High schools previously would hardly teach anything related to money management but it’s getting a bit better now as some states are incorporating personal finance into their school curriculum, and others are including a compulsory class in economics as well.
How to handle money is a very important topic, and it’s even more important to learn about it earlier in adulthood than later because as a young adult, you have the time to make financial decisions that would set you up for financial freedom in your later years.
One important thing you need for proper money management is the ability to control your impulses. The fact that you want to get something now doesn’t mean that you should, especially if you’re even planning to buy it on credit. If you can’t afford to pay for the things you want to buy completely, then maybe it’s a better option to forego it.
You’ll understand later when the interest rates that creep on those tiny things become something huge, and you end up continuously paying for it in years to come instead of simply getting it at once as a whole purchase when you have the complete money.

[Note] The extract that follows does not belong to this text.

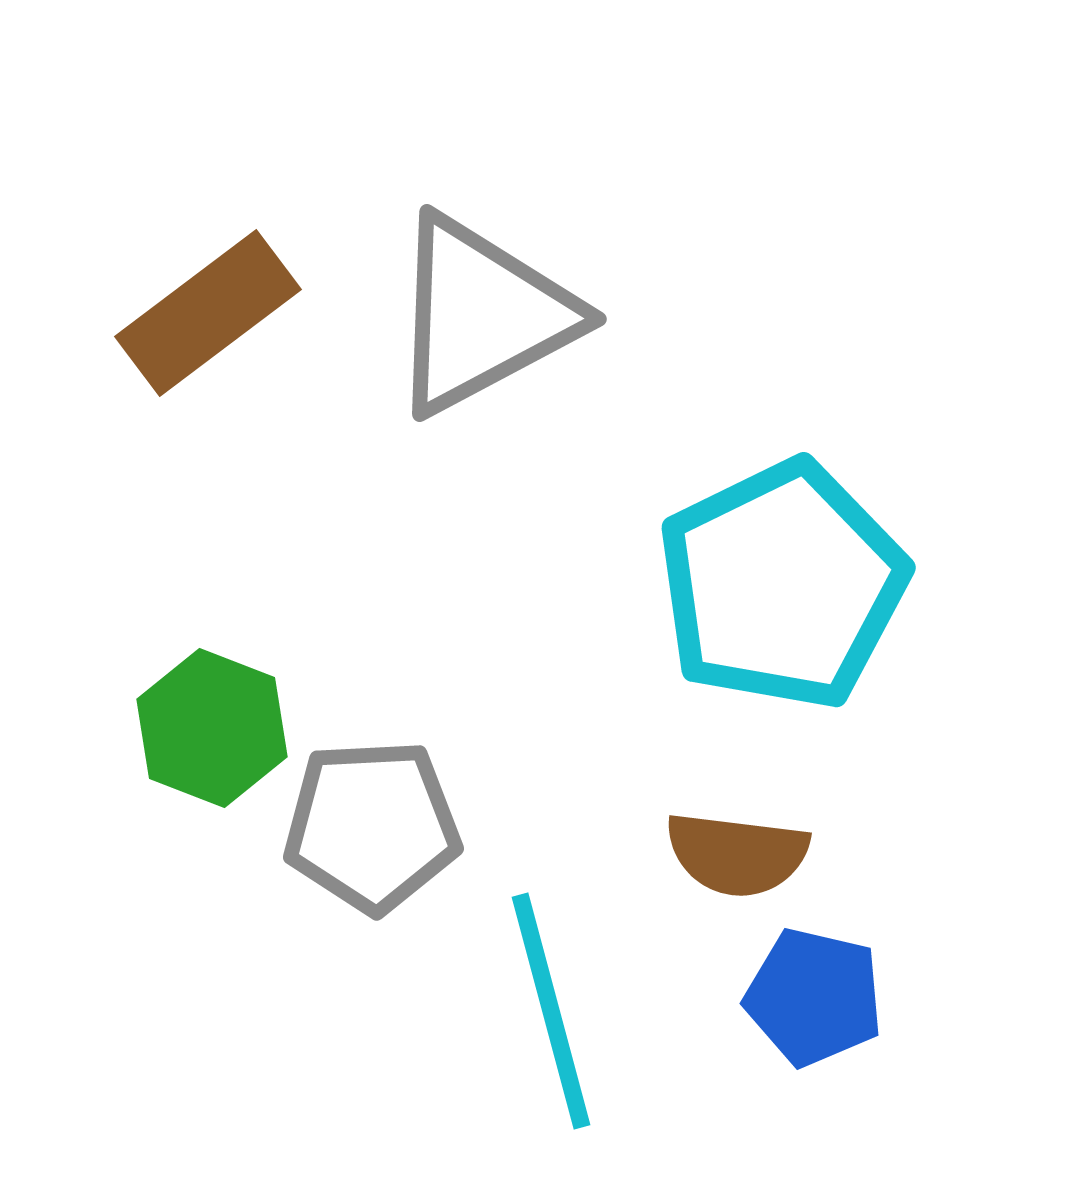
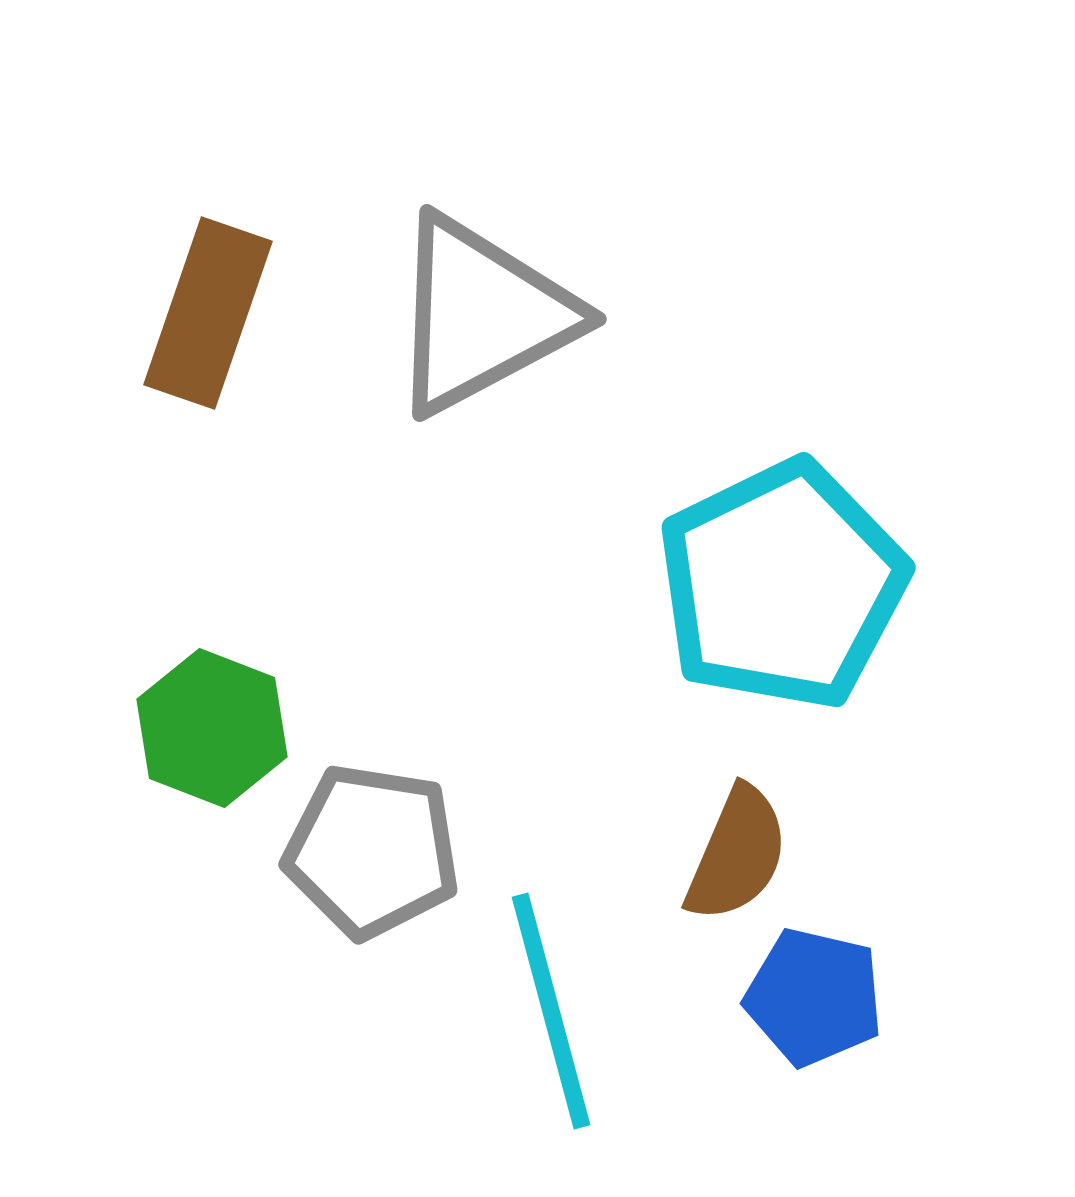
brown rectangle: rotated 34 degrees counterclockwise
gray pentagon: moved 25 px down; rotated 12 degrees clockwise
brown semicircle: rotated 74 degrees counterclockwise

Delay is not denial and it’s okay to hold off on some things before you get them, don’t be fooled by the convenience of purchasing on credit. The truth is it’s only worth it if you pay it back on time so you can start building a good credit score.
You also need to be your own personal money manager. Many times, when you’re unable to trust yourself with managing your money you fall into the hands of so-called investment groups that ask you to use a certain amount as capital with the promise of a monthly percentage profit.
You need to be the one in control because no one can ever manage your money better than you will for yourself. Get accustomed with your finances, take the time to read books, and gather knowledge on money management. Don’t let even family and friends decide how and when you spend money because most of the time, your spending will be unplanned and unaccounted for.
Once you start earning, it’s important to know how much you spend out of those earnings, and one way to do that is by budgeting. Having a budget helps you monitor the things that culminate into large sums at the end of a period, and you can always choose the financial adjustments that need to be made so you can spend less and save more.
It’s smart to assume things could go great for you and they could also go bad. It’s not a pessimistic way of life, it’s a realistic one that lets you plan well. Having this in mind especially when it comes to things you can’t control, it would be wise to have some money available for emergencies and you should also go for a health insurance plan once you’ve considered the available options in the event of a medical emergency.